The Royal Charter on Self-Regulation of the Press states:

AND WHEREAS it is in the interests of Our People that there should be a body corporate established for the purpose of determining recognition of an independent regulatory body or bodies, in pursuance of the recommendations of the Report of the Inquiry.”: and

10.4. For the purpose of this Article [dissolution of the Charter and Recognition Panel], “approved” means that at least two-thirds of the members of the House in question or the Scottish Parliament who vote on the motion do so in support of it.

In the spirit of the Charter it would be totally unreasonable, if not unlawful, for a government to try and frustrate the totality of the scheme enacted in sections 34-42 for the benefit of public and press by repealing section 40 by a simple majority.

Furthermore on 23 May 2018 The Department for Digital, Culture, Media & Sport publicly declared (underlining added),

“As you say in your correspondence “The clear meaning of the emphasised parts [of section 40] appears to be that in certain circumstances the court has the discretion to say which party pays the costs”. Discretion is the key word, it cannot be guaranteed this will be applied consistently or universally, with unmeritous [sic] cases being filtered out – meaning that publications would be vulnerable to spurious legal claims and therefore, emphasising the discretion the court has, might be forced to pay regardless of merit.”. 

It is contemptuous for the department to imply that the courts might not exercise its discretion correctly.  If this helps motivate to any degree the desire to repeal section 40 it has no merit. A repeal on such a basis is totally unreasonable if not unlawful interference with the independence of the judiciary.
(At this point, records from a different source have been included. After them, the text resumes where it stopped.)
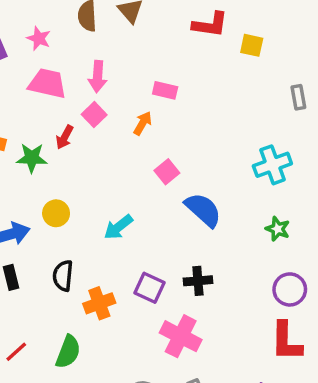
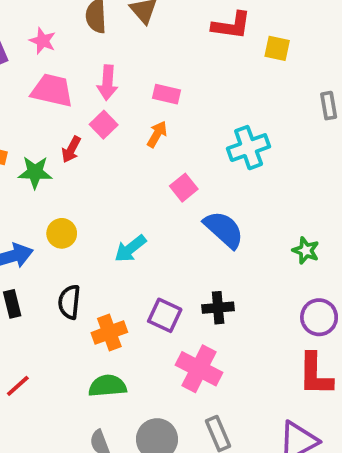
pink rectangle: (165, 90) -> (167, 94), moved
cyan cross: (272, 165) -> (249, 148), moved
green semicircle: (68, 352) -> (107, 386), moved, turned -116

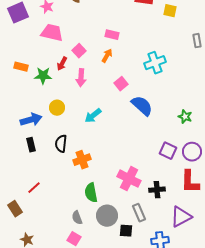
pink arrow: (107, 83) -> (81, 78), moved
black cross: (218, 308) -> (157, 190), moved
purple square: (165, 315) -> (168, 151), moved
green semicircle: (107, 386) -> (91, 193), moved, turned -96

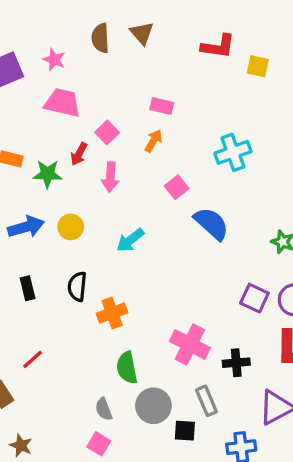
blue arrow: (31, 120) -> (26, 227), moved

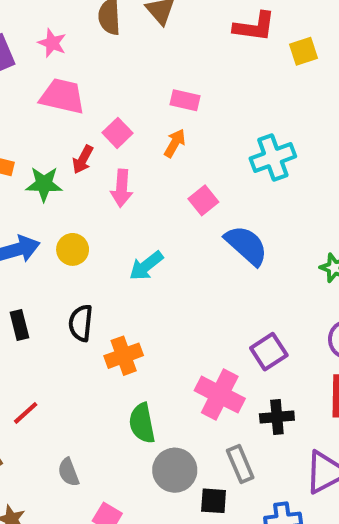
yellow square: (258, 66) -> (304, 51), turned -30
purple square: (254, 298) -> (269, 352), moved, turned 32
gray semicircle: (104, 409) -> (68, 472), moved

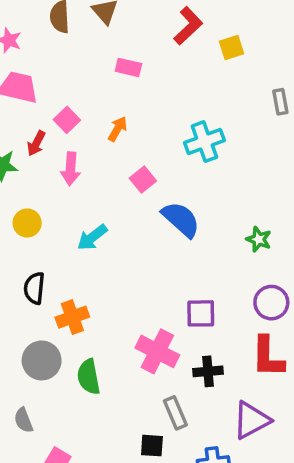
red L-shape: (254, 27) -> (188, 26), turned -51
pink rectangle: (185, 100) -> (128, 67), moved
purple square: (269, 352) -> (201, 313), turned 32
gray circle: (175, 470) -> (42, 360), moved

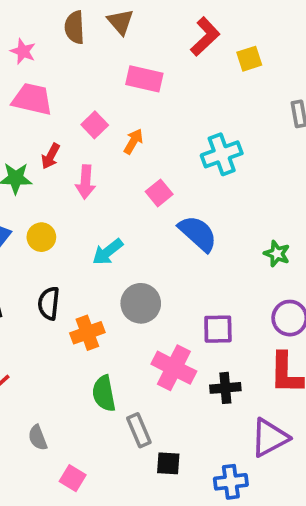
pink rectangle: (128, 67) -> (144, 79), size x1.4
pink square: (67, 120) -> (95, 125), moved
gray circle: (42, 360) -> (141, 303), moved
gray rectangle: (175, 413) -> (139, 430), moved

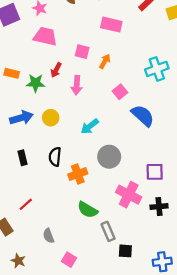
pink square: (95, 125) -> (82, 52), turned -32
green semicircle: (104, 393) -> (87, 210), turned -48

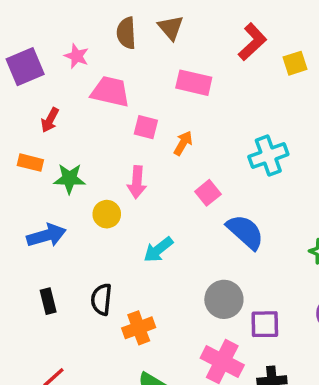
pink trapezoid: (45, 36) -> (110, 92), moved
red arrow: (56, 70) -> (50, 120), moved
yellow circle: (51, 118) -> (107, 214), moved
gray circle: (109, 157) -> (224, 299), moved

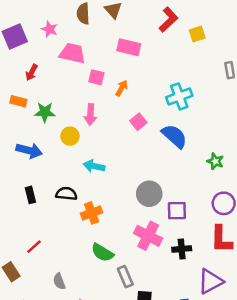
blue semicircle: (245, 232) -> (174, 136), moved
blue arrow: (46, 235) -> (29, 151), turned 30
cyan arrow: (158, 250) -> (94, 166), moved, turned 50
black semicircle: (101, 299) -> (66, 194), turned 90

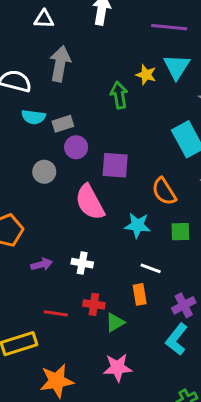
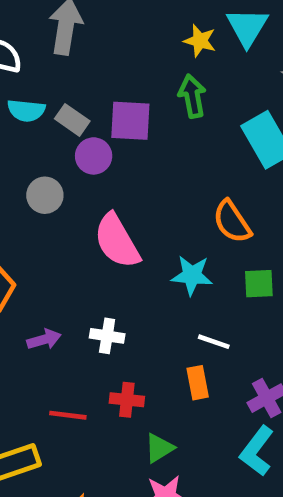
green arrow: (119, 95) -> (192, 96), moved
gray rectangle: (63, 124) -> (72, 120), turned 54
purple square: (115, 165) -> (130, 121), moved
green triangle: (115, 322) -> (159, 448), moved

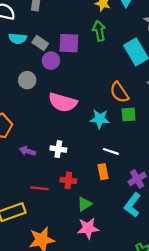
pink semicircle: (117, 241) -> (63, 102), turned -44
green square: (259, 284) -> (129, 114), moved
purple arrow: (44, 339) -> (27, 151), turned -147

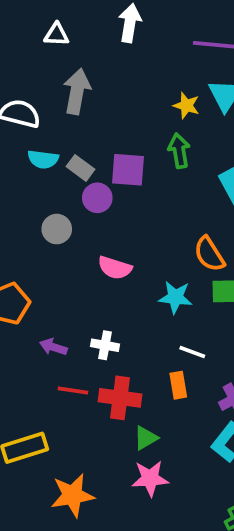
pink semicircle: (63, 102) -> (115, 268), size x0.7
red cross: (68, 180) -> (120, 398), size x1.5
red line: (39, 188) -> (73, 390), moved

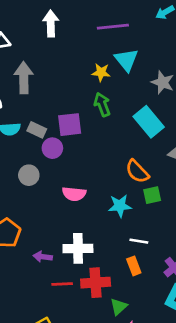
white cross: (105, 345) -> (78, 248), size x1.5

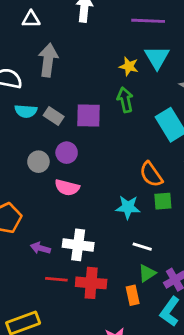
purple circle: (52, 148) -> (67, 153), moved
pink semicircle: (74, 194) -> (67, 187), moved
orange rectangle: (134, 266) -> (133, 295), moved
green triangle: (119, 307) -> (147, 273), moved

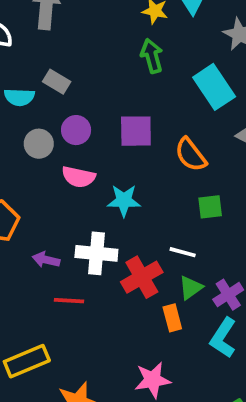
cyan semicircle: (26, 111) -> (19, 97), moved
purple square: (88, 116) -> (136, 131), moved
green square: (163, 201) -> (210, 207), moved
cyan star: (128, 207) -> (124, 201), moved
red cross: (91, 283) -> (142, 277), moved, turned -32

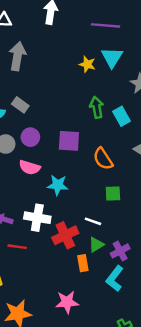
green arrow: (152, 56) -> (97, 107), moved
cyan rectangle: (214, 87) -> (122, 116), size x0.7

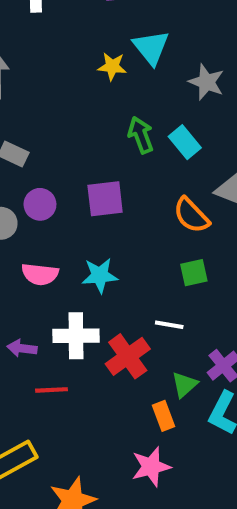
orange semicircle: (103, 159) -> (191, 215), moved
pink semicircle: (30, 167) -> (40, 274), moved
green triangle: (96, 245) -> (184, 385), moved
orange rectangle: (83, 263) -> (163, 416), moved

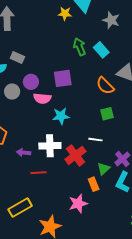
pink semicircle: (40, 274) -> (42, 98), moved
pink star: (151, 467) -> (78, 204), moved

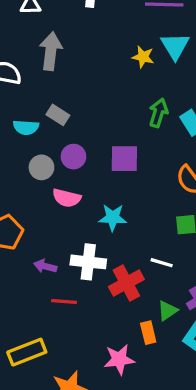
green arrow: (80, 47) -> (158, 113), turned 30
pink semicircle: (42, 98) -> (67, 198), moved

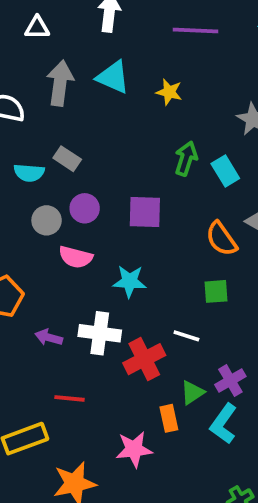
cyan triangle: (175, 46) -> (113, 77), moved, turned -36
red line: (64, 301) -> (70, 398), moved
For the avoidance of doubt, as the Government is a minority administration reliant upon a confidence and supply arrangement, reliance cannot be placed on the Conservative manifesto: see The House of Lords Library briefing describes the background to the Salisbury Convention and considers how it applies when a hung parliament produces a minority or coalition government.  It cannot be alleged that the public wishes to have section 40 repealed because of the manifesto commitment and the outcome of the election.